Sunday, December 05, 2010

Lazy Sunday # 148: Hey, Let's Buy A Satellite!

Three weeks out from Christmas, two questions roll through many of our minds. "What do I get for that person in my life who has everything?" and "Where should I make a charitable donation for somebody who has nothing?".

Can't help you with question #1. But when it comes to #2, I think I've found the best idea anyone has ever conceived for solving the problems of untold millions -- perhaps even billions -- of our fellow human beings.

Let's buy them a satellite.

satellite free

Gee, wouldn't they maybe like a donation of food if they're starving?

Medicine in they're sick?

A little something to help them get by until they can find a job, get an education or overthrow a corrupt or oppressive government?

How about you give them the ability to do all of those things -- and so unimaginably many more -- with one single small contribution.

Because if we buy a satellite, we can get people without any Internet access at all onto the World Wide Web.

It may be hard for those reading this post on their desktop computer, laptop, tablet or mobile phone to fathom, but 5 Billion people who share this planet with you have no Internet access.
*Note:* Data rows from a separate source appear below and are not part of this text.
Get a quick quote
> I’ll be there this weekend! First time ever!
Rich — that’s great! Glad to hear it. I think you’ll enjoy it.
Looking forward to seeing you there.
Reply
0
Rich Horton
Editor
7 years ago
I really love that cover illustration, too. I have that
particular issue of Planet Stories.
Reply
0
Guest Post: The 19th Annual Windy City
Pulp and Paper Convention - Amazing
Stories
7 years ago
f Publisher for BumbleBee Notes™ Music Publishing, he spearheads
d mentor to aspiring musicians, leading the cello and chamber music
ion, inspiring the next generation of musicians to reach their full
None. Nada. Zip.

That's 70% of Earth's current population.

70%…!

Almost 3/4 of us have never seen a Youtube video, whether it was telling us to leave Brittany alone or how to make a solar panel out of tinfoil.
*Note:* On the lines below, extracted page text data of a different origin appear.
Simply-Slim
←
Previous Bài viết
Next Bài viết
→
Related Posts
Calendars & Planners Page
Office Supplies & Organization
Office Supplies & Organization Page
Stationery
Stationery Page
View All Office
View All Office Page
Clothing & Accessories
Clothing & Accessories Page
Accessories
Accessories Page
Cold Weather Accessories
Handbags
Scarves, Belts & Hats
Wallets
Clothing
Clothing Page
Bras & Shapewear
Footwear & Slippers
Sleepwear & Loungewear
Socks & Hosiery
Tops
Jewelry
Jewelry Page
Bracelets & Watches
Only one human being in four has the opportunity to post information on Wikipedia. Maybe one of the other three actually knows what they're talking about.

If about 2 Billion humans translates into getting cows through Kiva for some farmer in Borneo, or your film crowd source funded, or your band a gig in a town they've never heard of before or make your self published book finally get read -- how much difference could another Billion or two make to helping similar (or bigger) dreams come true?

This is a win-win situation for all of us.

But it must cost a fortune to buy a satellite, right?

How does $150,000 sound -- about the cost of a one bedroom condo in Toronto?

Right this minute, an NGO known as "A Human Right" is raising $150,000 to buy the world's highest capacity communications satellite from the current owners, who have just declared bankruptcy. Their plan is to reconfigure it to supply Internet access to many of the world's poorest people.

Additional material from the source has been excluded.